What to do. Scan the lines below for the string "lingkungan" and copy every one that has it.

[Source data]
§ §

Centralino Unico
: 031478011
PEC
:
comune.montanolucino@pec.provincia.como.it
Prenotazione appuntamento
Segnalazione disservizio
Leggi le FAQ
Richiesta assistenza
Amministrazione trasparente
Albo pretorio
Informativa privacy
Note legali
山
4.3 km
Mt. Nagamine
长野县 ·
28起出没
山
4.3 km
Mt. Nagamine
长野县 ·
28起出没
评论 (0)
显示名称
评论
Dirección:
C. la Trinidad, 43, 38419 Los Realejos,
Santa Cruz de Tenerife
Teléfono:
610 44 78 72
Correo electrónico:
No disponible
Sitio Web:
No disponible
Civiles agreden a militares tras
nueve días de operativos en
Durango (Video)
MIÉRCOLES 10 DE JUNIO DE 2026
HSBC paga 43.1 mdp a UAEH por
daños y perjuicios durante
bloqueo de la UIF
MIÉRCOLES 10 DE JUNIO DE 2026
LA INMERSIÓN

§ §

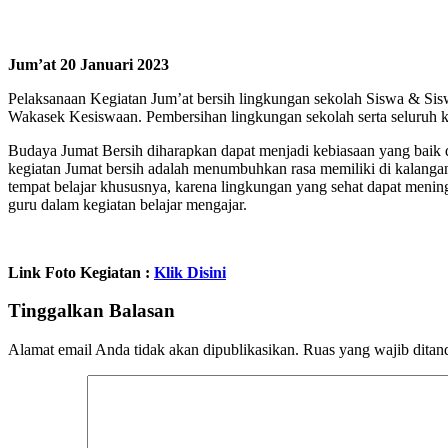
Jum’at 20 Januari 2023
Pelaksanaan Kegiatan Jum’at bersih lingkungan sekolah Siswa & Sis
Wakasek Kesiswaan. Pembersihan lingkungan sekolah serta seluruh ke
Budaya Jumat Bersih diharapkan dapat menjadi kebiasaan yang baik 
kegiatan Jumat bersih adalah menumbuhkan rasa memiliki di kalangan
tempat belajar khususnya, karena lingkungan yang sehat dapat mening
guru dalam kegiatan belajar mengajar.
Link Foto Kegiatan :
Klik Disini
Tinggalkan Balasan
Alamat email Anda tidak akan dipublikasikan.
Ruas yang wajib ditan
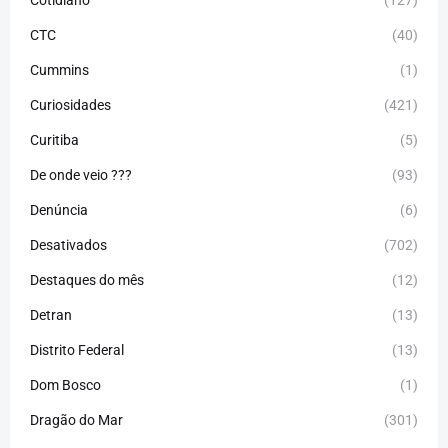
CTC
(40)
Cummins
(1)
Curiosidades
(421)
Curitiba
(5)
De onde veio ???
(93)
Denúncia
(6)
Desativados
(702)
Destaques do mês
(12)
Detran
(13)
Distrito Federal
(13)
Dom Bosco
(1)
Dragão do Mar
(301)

§ §

Solution.
Pelaksanaan Kegiatan Jum’at bersih lingkungan sekolah Siswa & Sis
Wakasek Kesiswaan. Pembersihan lingkungan sekolah serta seluruh ke
tempat belajar khususnya, karena lingkungan yang sehat dapat mening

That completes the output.